WHEN IS A FOOTBALL FILM NOT A FOOTBALL FILM? Criticism that football films never succeed and that you can never recreate the unscripted drama of sport are countered by producer Andy Harries. “Part of the trick is to not feature football too much. We’ve chosen judicious moments. We’re playing a lot of it off reaction shots off Clough and Taylor. So you’re watching football, you’re seeing football but you’re not emotionally involved in the game. You’re emotionally involved in their watching it. Through their reactions you know what’s happening on the pitch.”
So it’s a film about football. About men who live, breathe, eat, sleep, football. But yet it’s not. It’s about so much more than that. As Tim Spall accurately explains: “It’s a very interesting exploration of ambition, single–mindedness, a sporting marriage, and a great rivalry. All these aspects which are universal.”
Michael Sheen agrees: “I think the relationship between Clough and Taylor is incredibly complex. It’s codependent. It’s also one that changes over time. Taylor says that they were very incompatible people. That they had nothing in common other than an obsession for talking, watching, analysing and dreaming about football. But this brought them incredibly close together. Then over time that relationship changed. In that Taylor was no longer the father figure. Clough’s personality, that dynamic, charismatic, firebrand kind of personality and Taylor, who was happier to sit back and not have the limelight on him but still incredibly insightful and driven as Clough – as two they locked together. They fitted together but all kind of resentments and dark moments crept into it.”
It’s not an overstatement to say it’s as complex as marriage. Clough’s home life seems incredibly solid and secure. His wife Barbara gave him a stability, a solidity in his life. The family life, that was incredibly important to him. Even though he spent a lot of time away from them. All the fireworks seems to happen between him and Taylor”
Director Tom Hooper has the final word on how he expects the public to receive the film. “I think it’s an intriguing study of one of Britain’s great 20th century sporting icons. Anyone with interest in football is fascinated by Brian Clough. Anyone with no interest in football will have fascination with this great and complex man. I think it’s a very moving story of friendship, jealousy and betrayal. Films exploring professional rivalry and professional jealousy are rare. But rivalry and jealousy are what everybody has to deal with in almost every job – it’s a universal story.”

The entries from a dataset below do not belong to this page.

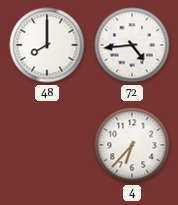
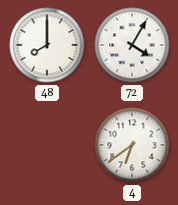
72: 4:44 -> 4:05
4: 6:37 -> 6:39
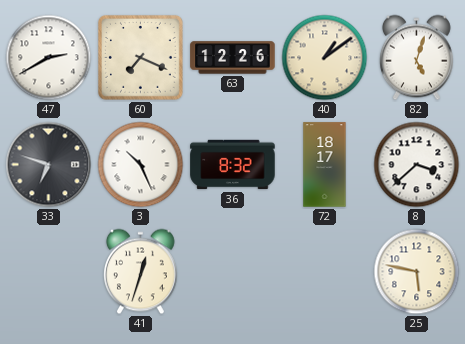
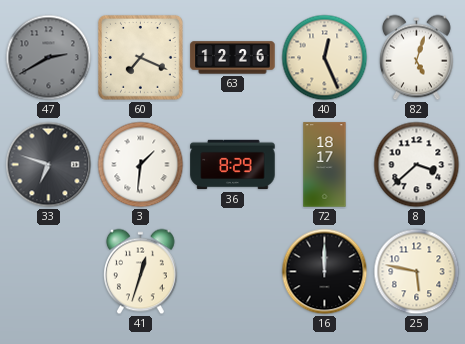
47 dial: white -> grey
40: 1:09 -> 12:26
3: 10:26 -> 1:31
36: 8:32 -> 8:29
16: none -> 12:00
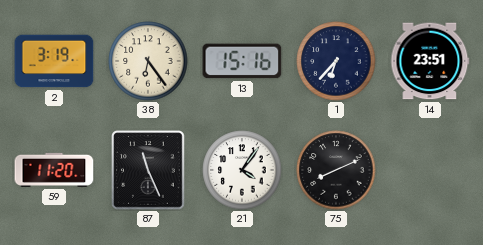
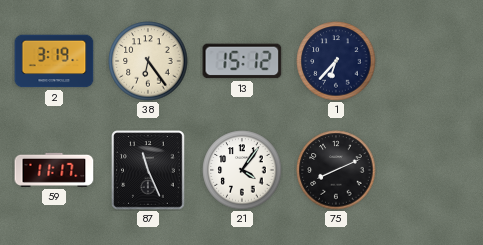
13: 15:16 -> 15:12
14: 23:51 -> none
59: 11:20 -> 11:17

HOW SHOULD LEEDS FANS TAKE IT? On the chin. Peace is no lover of Leeds United (‘hateful, hateful place; spiteful, spiteful place’). His bitter depictions of genuinely loved players can grate. Johnny Giles took the publisher to court over his own role in the story. He won an apology and damages for the suggestion that he had been instrumental in Clough’s sacking. The book is fairly unsympathetic on the football side too. But any team that boasted Giles and Eddie Gray as players can’t have been all brawn and cynicism.
But taken as it should be – as a piece of fiction based on fact – there can be no denying Peace’s achievement. Anyway, don’t all football fans like a bit of extra legend and aura surrounding their football club? The Damned United will, like the wonderful football team it portrays, only add to the legacy of Leeds United.